▸ Work to be completed
Each record must be returned exactly, apart from the pictures, which stay out.

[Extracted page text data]
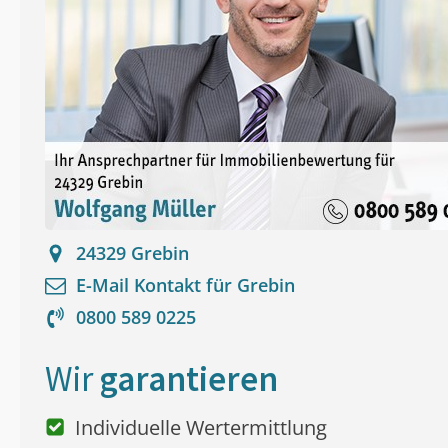
24329
Grebin
E-Mail Kontakt für
Grebin
0800 589 0225
Wir
garantieren
Individuelle Wertermittlung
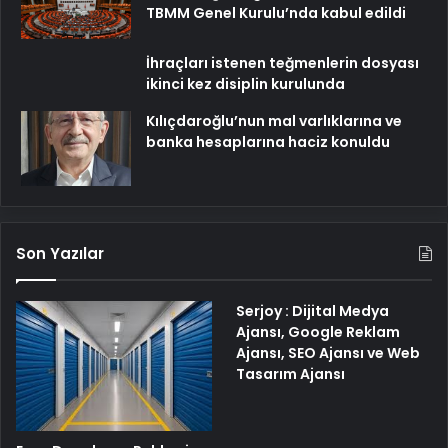
TBMM Genel Kurulu’nda kabul edildi
İhraçları istenen teğmenlerin dosyası
ikinci kez disiplin kurulunda
Kılıçdaroğlu’nun mal varlıklarına ve
banka hesaplarına haciz konuldu
Son Yazılar
Serjoy : Dijital Medya
Ajansı, Google Reklam
Ajansı, SEO Ajansı ve Web
Tasarım Ajansı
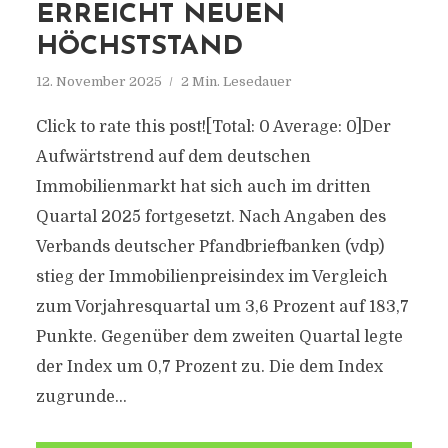
ERREICHT NEUEN
HÖCHSTSTAND
12. November 2025
2 Min. Lesedauer
Click to rate this post![Total: 0 Average: 0]Der
Aufwärtstrend auf dem deutschen
Immobilienmarkt hat sich auch im dritten
Quartal 2025 fortgesetzt. Nach Angaben des
Verbands deutscher Pfandbriefbanken (vdp)
stieg der Immobilienpreisindex im Vergleich
zum Vorjahresquartal um 3,6 Prozent auf 183,7
Punkte. Gegenüber dem zweiten Quartal legte
der Index um 0,7 Prozent zu. Die dem Index
zugrunde...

▸ Answer section
24329
Grebin
E-Mail Kontakt für
Grebin
0800 589 0225
Wir
garantieren
Individuelle Wertermittlung
TBMM Genel Kurulu’nda kabul edildi
İhraçları istenen teğmenlerin dosyası
ikinci kez disiplin kurulunda
Kılıçdaroğlu’nun mal varlıklarına ve
banka hesaplarına haciz konuldu
Son Yazılar
Serjoy : Dijital Medya
Ajansı, Google Reklam
Ajansı, SEO Ajansı ve Web
Tasarım Ajansı
ERREICHT NEUEN
HÖCHSTSTAND
12. November 2025
2 Min. Lesedauer
Click to rate this post![Total: 0 Average: 0]Der
Aufwärtstrend auf dem deutschen
Immobilienmarkt hat sich auch im dritten
Quartal 2025 fortgesetzt. Nach Angaben des
Verbands deutscher Pfandbriefbanken (vdp)
stieg der Immobilienpreisindex im Vergleich
zum Vorjahresquartal um 3,6 Prozent auf 183,7
Punkte. Gegenüber dem zweiten Quartal legte
der Index um 0,7 Prozent zu. Die dem Index
zugrunde...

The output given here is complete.